Overcome objections.

Most objections to joining PTA fall into one of four areas:

  • Time
  • Impact
  • Perceived value
  • Cost

Here are some suggestions for responding to those objections.

  • Time.  When parents say they don’t have time to join PTA, what they are probably saying is that they don’t want to volunteer dozens of hours each week. Some people think that to be a PTA member you have to be a volunteer. Therefore, you need to explain that PTA appreciates everyone’s membership, whether or not the member volunteers, because each member increases PTA’s ability to advocate for children. It’s true that PTA cannot operate without volunteers, but if you emphasize volunteering and in doing so dissuade individuals from joining altogether, you’ll never have those individuals as members or as volunteers.
  • Impact.  Parents want to know if their membership in PTA is going to have a positive impact, if it will benefit their children. You can tell them, emphatically, “Yes!” Decades’ worth of research shows that when parents are involved, students perform better in school. They receive higher grades and test scores, have better school attendance and lower rates of suspension, are more likely to graduate high school, and are more likely to pursue postsecondary education. Children of involved parents also exhibit increased motivation, better self-esteem, less drug and alcohol use, and fewer instances of violent behavior. Those great benefits come from parent involvement, a major focus of PTA.
  • Perceived value. Explain to prospects what they get for their membership dues. In addition to materials and benefits from the local and state PTA, members receive these benefits from National PTA:
    • Online resources at PTA.org, including select articles from Our Children magazine;
    • PTA Takes Action Network, with a monthly electronic newsletter about federal legislation affecting families, schools, and communities, and action alerts that help members make a difference on key issues;
    • Special discounts, offers, and promotions from national companies (see PTA.org/Benefits);
    • Free e-learning courses on PTA basics, as well as on subjects, such as conflict resolution and goal setting, that can be applied to members’ personal lives; and
    • Discounted member rates for the National PTA Convention and on subscriptions to the print version of Our Children.

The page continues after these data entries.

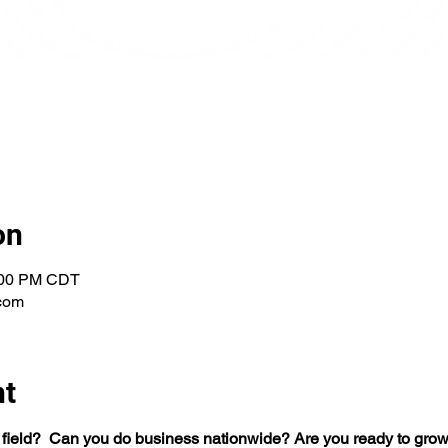
on
1:00 PM CDT
com
nt
 field?  Can you do business nationwide? Are you ready to grow 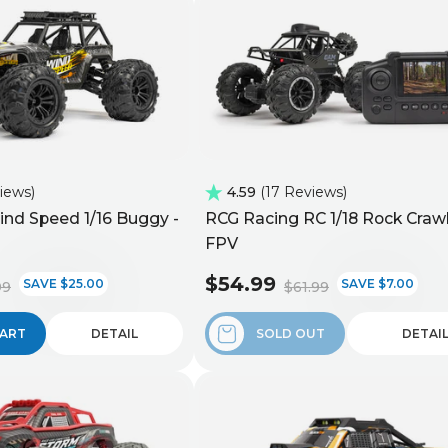
views
4.59
17 Reviews
nd Speed 1/16 Buggy -
RCG Racing RC 1/18 Rock Crawl
FPV
$54.99
SAVE $25.00
SAVE $7.00
99
$61.99
CART
DETAIL
SOLD OUT
DETAI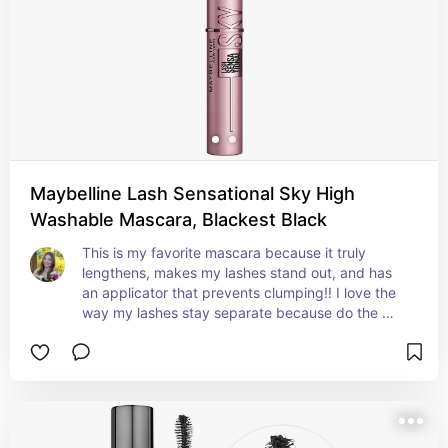
Maybelline Lash Sensational Sky High
Washable Mascara, Blackest Black
This is my favorite mascara because it truly 
lengthens, makes my lashes stand out, and has 
an applicator that prevents clumping!! I love the 
way my lashes stay separate because do the 
design of the wand. It’s the most lengthening 
mascara I’ve had.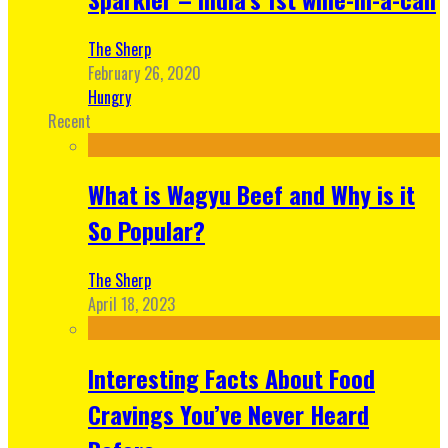
The Sherp
February 26, 2020
Hungry
Recent
What is Wagyu Beef and Why is it
So Popular?
The Sherp
April 18, 2023
Interesting Facts About Food
Cravings You’ve Never Heard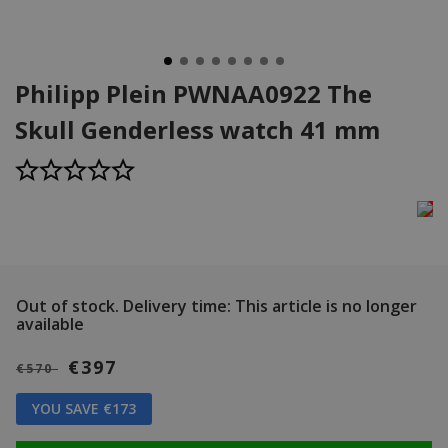
Philipp Plein PWNAA0922 The
Skull Genderless watch 41 mm
Out of stock.
Delivery time: This article is no longer
available
€397
€570
YOU SAVE €173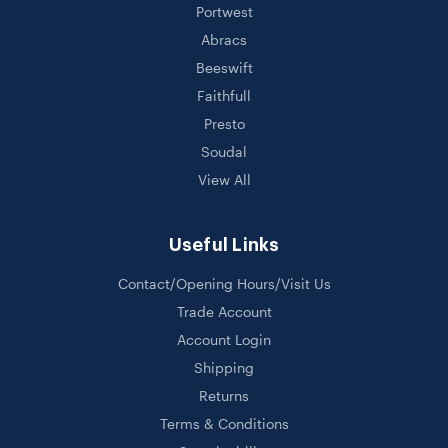
Portwest
Abracs
Beeswift
Faithfull
Presto
Soudal
View All
Useful Links
Contact/Opening Hours/Visit Us
Trade Account
Account Login
Shipping
Returns
Terms & Conditions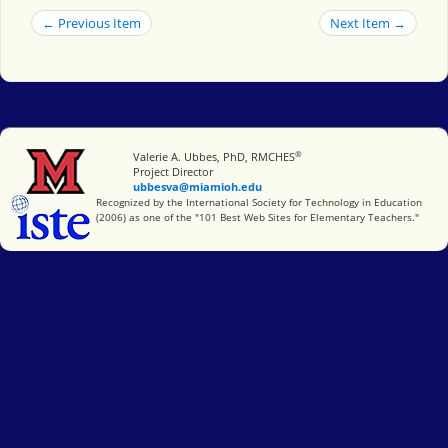
← Previous Item
Next Item →
®
Miami University
Valerie A. Ubbes, PhD, RMCHES
Project Director
ubbesva@miamioh.edu
International Society for Technology in Education
Recognized by the International Society for Technology in Education
(2006) as one of the "101 Best Web Sites for Elementary Teachers."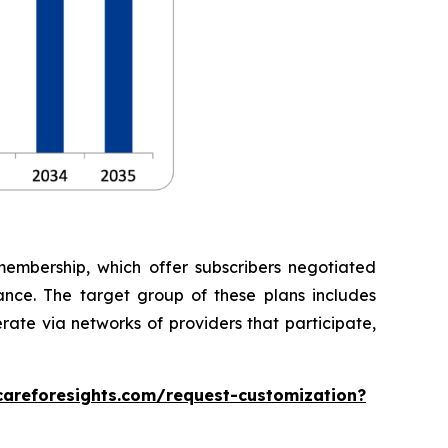
embership, which offer subscribers negotiated
rance. The target group of these plans includes
rate via networks of providers that participate,
careforesights.com/request-customization?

People like to join organizations that make a difference in the lives of others, are educational and beneficial to the community, allow them to network with successful people, and provide opportunities to have fun. Highlight that your members have opportunities to mix with diverse individuals through local PTA activities. Emphasize once again that for parents the number one benefit of PTA membership is the ability to help their children. For many parents, that is reason enough to join.

  • Cost.  PTA membership is one of the most cost-effective investments parents can make in their children’s education and schools. For an average of two cents a day, parents can help improve their children’s school experiences. PTA members are better connected to their schools, are better informed, and have access to moneysaving discounts and benefits.